In the first half of 2020, SARS‑CoV‑2—the new coronavirus behind the disease COVID‑19—infected 10 million people around the world and killed about half a million. But few countries have been as severely hit as the United States, which has just 4 percent of the world’s population but a quarter of its confirmed COVID‑19 cases and deaths. These numbers are estimates. The actual toll, though undoubtedly higher, is unknown, because the richest country in the world still lacks sufficient testing to accurately count its sick citizens.


Despite ample warning, the U.S. squandered every possible opportunity to control the coronavirus. And despite its considerable advantages—immense resources, biomedical might, scientific expertise—it floundered. While countries as different as South Korea, Thailand, Iceland, Slovakia, and Australia acted decisively to bend the curve of infections downward, the U.S. achieved merely a plateau in the spring, which changed to an appalling upward slope in the summer. “The U.S. fundamentally failed in ways that were worse than I ever could have imagined,” Julia Marcus, an infectious-disease epidemiologist at Harvard Medical School, told me.
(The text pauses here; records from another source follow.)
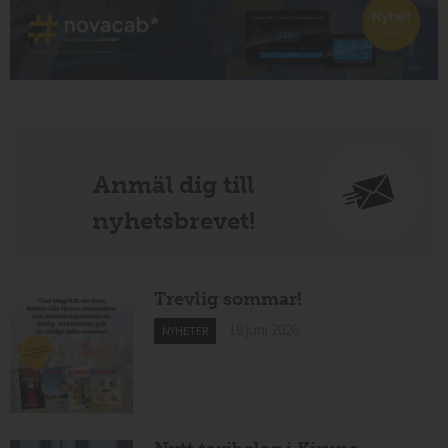
Anmäl dig till
nyhetsbrevet!
Trevlig sommar!
19 juni 2026
NYHETER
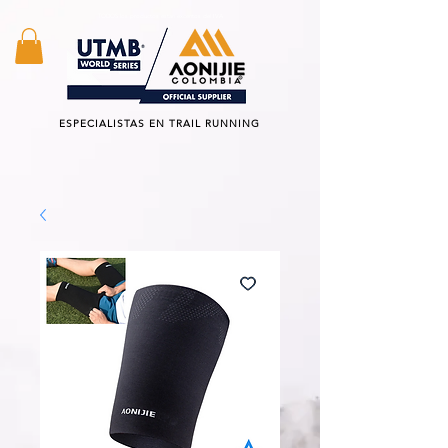
TODOS los productos estan excentos del IVA
ESPECIALISTAS EN TRAIL RUNNING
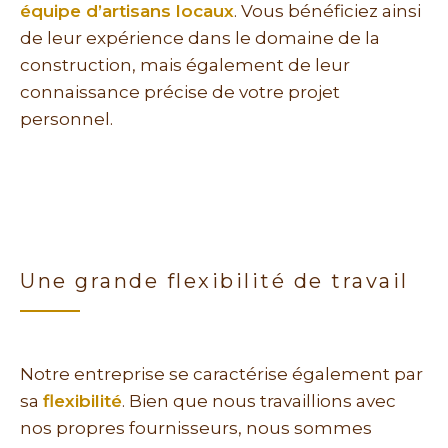
équipe d’artisans locaux
. Vous bénéficiez ainsi
de leur expérience dans le domaine de la
construction, mais également de leur
connaissance précise de votre projet
personnel.
Une grande flexibilité de travail
Notre entreprise se caractérise également par
sa
flexibilité
. Bien que nous travaillions avec
nos propres fournisseurs, nous sommes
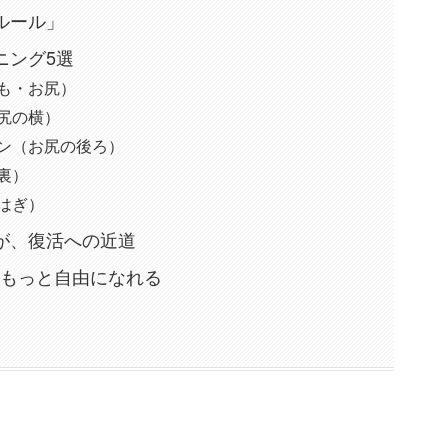
ルール」
ニング5選
も・お尻）
尻の横）
ン（お尻の後ろ）
裏）
はぎ）
のが、復活への近道
はもっと自由になれる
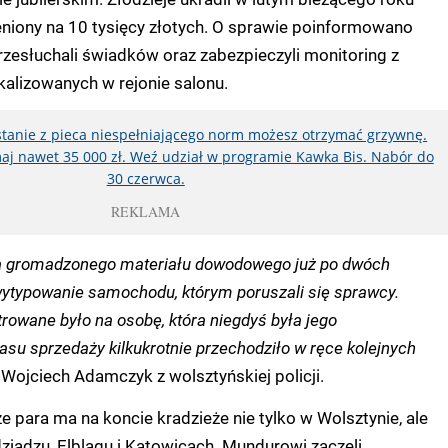
eniony na 10 tysięcy złotych. O sprawie poinformowano
przesłuchali świadków oraz zabezpieczyli monitoring z
kalizowanych w rejonie salonu.
ystanie z pieca niespełniającego norm możesz otrzymać grzywnę.
aj nawet 35 000 zł. Weź udział w programie Kawka Bis. Nabór do
30 czerwca.
REKLAMA
za gromadzonego materiału dowodowego już po dwóch
wytypowanie samochodu, którym poruszali się sprawcy.
trowane było na osobę, która niegdyś była jego
asu sprzedaży kilkukrotnie przechodziło w ręce kolejnych
 Wojciech Adamczyk z wolsztyńskiej policji.
e para ma na koncie kradzieże nie tylko w Wolsztynie, ale
ziądzu, Elblągu i Katowicach. Mundurowi zaczęli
Since the pandemic began, I have spoken with more than 100 experts in a variety of fields. I’ve learned that almost everything that went wrong with America’s response to the pandemic was predictable and preventable. A sluggish response by a government denuded of expertise allowed the coronavirus to gain a foothold. Chronic underfunding of public health neutered the nation’s ability to prevent the pathogen’s spread. A bloated, inefficient health-care system left hospitals ill-prepared for the ensuing wave of sickness. Racist policies that have endured since the days of colonization and slavery left Indigenous and Black Americans especially vulnerable to COVID‑19. The decades-long process of shredding the nation’s social safety net forced millions of essential workers in low-paying jobs to risk their life for their livelihood. The same social-media platforms that sowed partisanship and misinformation during the 2014 Ebola outbreak in Africa and the 2016 U.S. election became vectors for conspiracy theories during the 2020 pandemic.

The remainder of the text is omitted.